CIT vs. Rajam Ramaswamy & Sons

Section 40(b)

Asst. Year 1989-90

P.D. Dinakaran & P.P.S. Janarthana Raja, JJ.

Tax Case (Appeal) No. 265 of 2001

27th June, 2006

Counsel Appeared :

Ms. Pushya Sitaraman, for the Appellant

JUDGMENT

P.D. DINAKARAN, J. :

The above tax case appeal is directed against the order of the Tribunal dt. 14th July, 1999 made in ITA No. 1619/Mad/1993 for the asst. yr. 1989-90.

2. The assessee filed its return for the asst. yr. 1989-90. The claim of the assessee for a sum of Rs. 1,30,000 paid to the partner was disallowed by the AO under s. 40(b) of the IT Act and was added as the income of the firm.

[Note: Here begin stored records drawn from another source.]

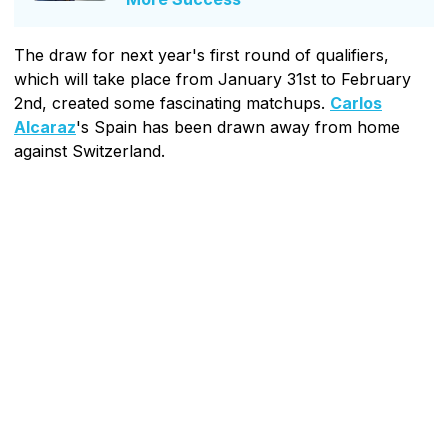
The draw for next year's first round of qualifiers,
which will take place from January 31st to February
2nd, created some fascinating matchups.
Carlos
Alcaraz
's Spain has been drawn away from home
against Switzerland.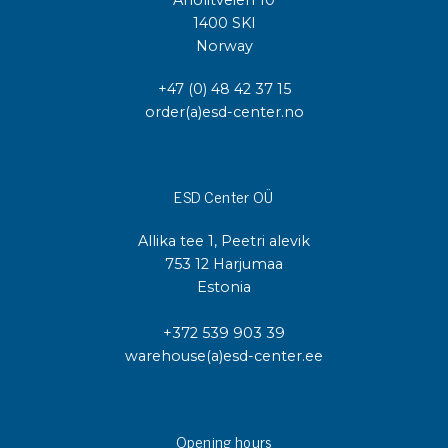
Anolitveien 10
1400 SKI
Norway
+47 (0) 48 42 37 15
order(a)esd-center.no
ESD Center OÜ
Allika tee 1, Peetri alevik
753 12 Harjumaa
Estonia
+372 539 903 39
warehouse(a)esd-center.ee
Opening hours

On appeal, the CIT(A), following his earlier year’s order, allowed the appeal directing the AO to delete the addition, which was, on further appeal, confirmed by the Tribunal.

3. Aggrieved by the same, the Revenue has filed the above appeal raising the following question of law :

“Whether on the facts and circumstances of the case, the Tribunal was justified in holding that the payments made to the partners of a sum of Rs. 1,30,000 by the assessee firm were not to be disallowed under s. 40(b) of the IT Act, 1961 ?”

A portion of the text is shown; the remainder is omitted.